Now, after the West temporarily lifted its sanctions against investment in Myanmar last year, global investors have been rushing in to gain access to this fertile land. Multinational companies such as Coca-Cola and Unilever are eager to get their products in the hands of its 55 million residents.
Over the next decade, these two firms will be spending $1 billion, reports the Wall Street Journal.
This is an exciting development for global companies looking to expand their reach, but investors don’t necessarily have to buy multinational businesses to access this untapped growth.
Many companies located in Southeast Asia have plans in place to expand into Myanmar, according to our China Region Fund (USCOX) portfolio manager Michael Ding. Businesses in Thailand have a geographic advantage and companies in Indonesia benefit from the growing economy.

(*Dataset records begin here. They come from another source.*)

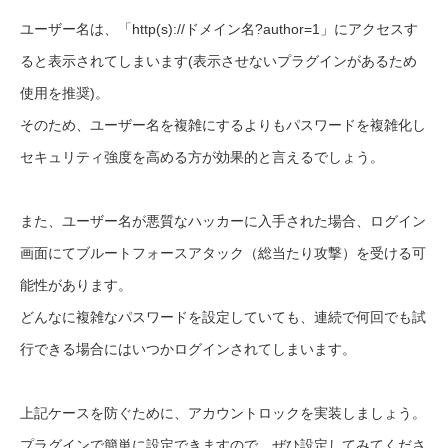
ユーザー名は、「http(s)://ドメイン名?author=1」にアクセスす
ると表示されてしまいます(表示させないプラグインがあるため
使用を推奨)。
そのため、ユーザー名を複雑にするよりもパスワードを複雑化し
セキュリティ強度を高める方が効果的と言えるでしょう。
また、ユーザー名が悪質なハッカーに入手された場合、ログイン
画面にてブルートフォースアタック（総当たり攻撃）を受ける可
能性があります。
どんなに複雑なパスワードを設定していても、連続で何回でも試
行できる場合にはいつかログインされてしまいます。
上記ケースを防ぐために、アカウントロックを実装しましょう。
プラグインで簡単に設定できますので、ぜひ設定してみてくださ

Michael says this theme is embedded in the fund, as about 10 percent of the portfolio has an indirect route to Myanmar’s growth.

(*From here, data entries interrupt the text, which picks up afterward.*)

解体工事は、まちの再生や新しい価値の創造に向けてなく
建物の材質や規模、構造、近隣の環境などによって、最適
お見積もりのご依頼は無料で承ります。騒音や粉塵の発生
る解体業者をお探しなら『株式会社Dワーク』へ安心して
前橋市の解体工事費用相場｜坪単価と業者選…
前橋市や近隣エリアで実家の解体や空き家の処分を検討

This is an exciting area of the world these days, as the geopolitical and economic organization called the Association of Southeast Asian Nations (ASEAN) prepares to become one market by 2015. The association was formed in 1967, comprising original members Indonesia, Malaysia, the Philippines, Singapore, Thailand and Brunei (otherwise known as ASEAN-6), with Cambodia, Laos, Myanmar and Vietnam becoming later additions (i.e., CLMV).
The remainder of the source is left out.